Fresh chargrilled fish is a great choice for the BBQ at any time of year, using a firm oily fish like Sea Trout, especially when cut into steaks across the bone, is an excellent fuss free option. Pair this with a seasonal blood orange hollandaise or sauce.
- Dish Type: BBQ
- Serves: 6
- Preparation time: mins
- Cooking time: 10 mins
- Difficulty: Difficult
Ingredients:
- 4-6 portions of trout, cut into steaks across the bone (approx. 250-300g each)
- Sea salt and black pepper for seasoning
- Blood Orange Hollandaise
- 250g unsalted butter
- 2 blood oranges, zest and juice
- juice of 1 lemon
- 4 egg yolks
- Sea salt and black pepper for seasoning
- Set the BBQ for direct cooking at 180-200 degrees using cast iron griddle bars or the regular grates.
HOLLANDIASE
- Melt the butter then set aside. Put the zest and fresh juices into a saucepan and reduce to around two tablespoons over a medium heat. Transfer this liquid into a bowl.
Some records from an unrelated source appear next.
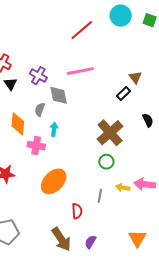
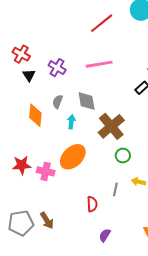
gray diamond: (59, 95) -> (87, 101), moved
brown cross: (110, 133) -> (111, 126), moved
pink cross: (36, 146) -> (46, 171), moved
orange ellipse: (54, 181) -> (73, 157), moved
brown arrow: (61, 239) -> (47, 220), moved, size x0.7

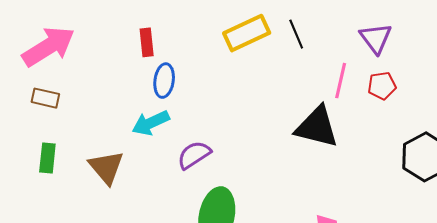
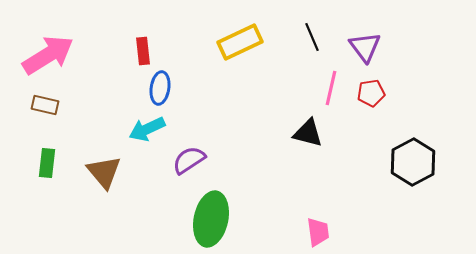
black line: (296, 34) -> (312, 37), moved
black triangle: (317, 127) -> (308, 133), size x0.7

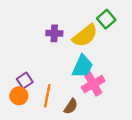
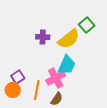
pink cross: (93, 84) -> (56, 78), moved

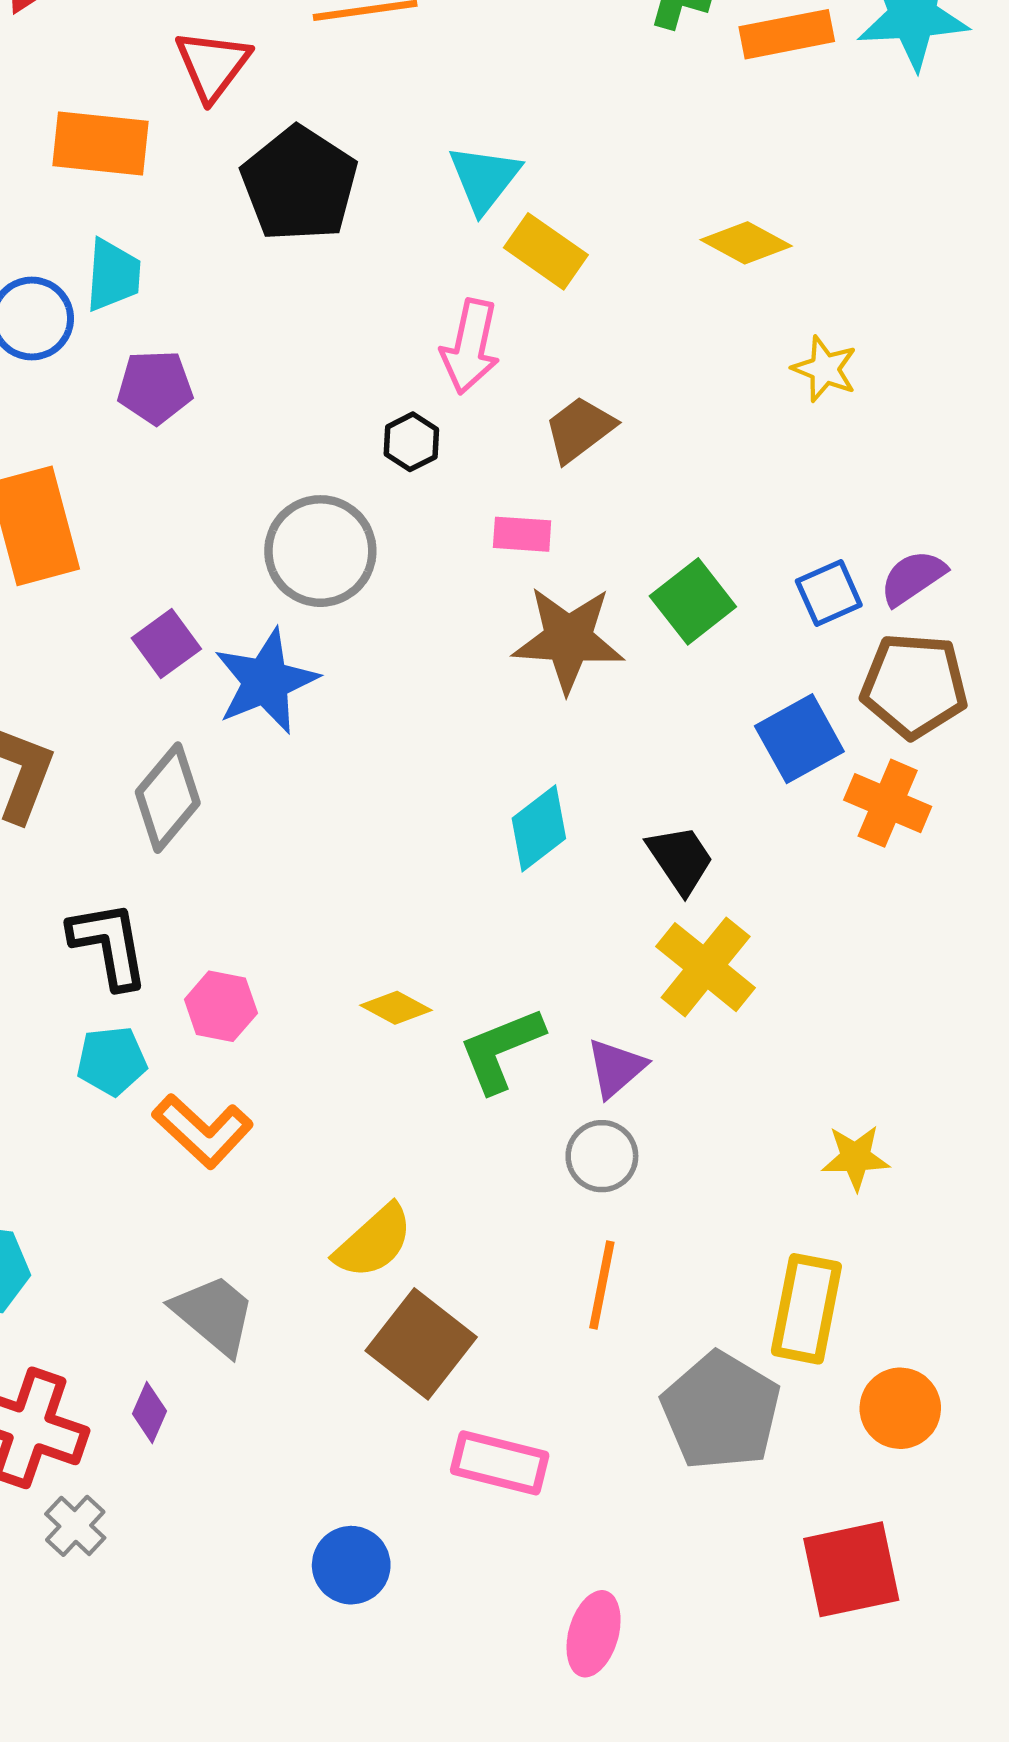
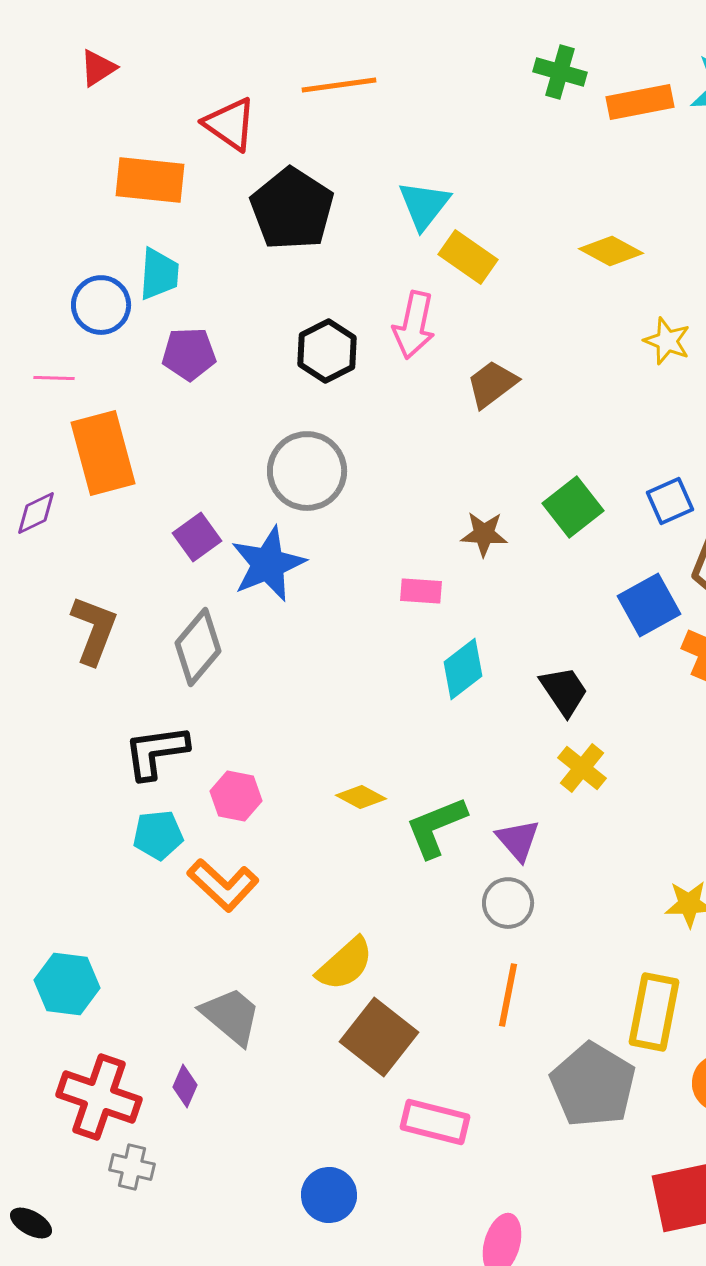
red triangle: (213, 65) -> (230, 124), turned -32
black hexagon: (411, 442) -> (327, 351), moved, size x1.5
pink rectangle: (522, 534) -> (421, 591), moved
brown star: (568, 639) -> (484, 534), size x0.6
black L-shape: (109, 945) -> (156, 752), turned -88
yellow cross: (706, 967) -> (582, 768), size x0.7
purple triangle: (616, 1068) -> (518, 840), turned -30
gray cross: (75, 1526) -> (132, 1167), turned -30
- Sit the bowl over a saucepan half filled with hot water and add the egg yolks. Whisk well over a low heat until thick and foamy, continue by whisking in the melted butter a little at a time to a thicker and even consistency. Remove from heat, season to taste, set aside and keep warm.
COOKING THE FISH
- Wipe the bars of the bbq with a little olive oil using some kitchen roll, prior to placing on the fish to prevent sticking. Season the fish on both sides directly before cooking, with salt and black pepper. Place each fish steak on the bbq cooking on the first side for 5-6 mins looking for the pink flesh to go solid pink and opaque rather than translucent as when raw and hints of char on the edges of the skin.
- Turn each steak using a fish slice and continue to cook for another 5-6 minutes. The fish is cooked through when the internal temperature reaches a minimum 63 degrees. Lift off the bbq onto a warm plate and serve straight away.
- Serve each cooked fish steak with a large spoonful of the hollandaise, new potatoes and later in the season, BBQ charred asparagus spears.
- These quantities can be adjusted in the same ratios for less or more portions of fish to suit.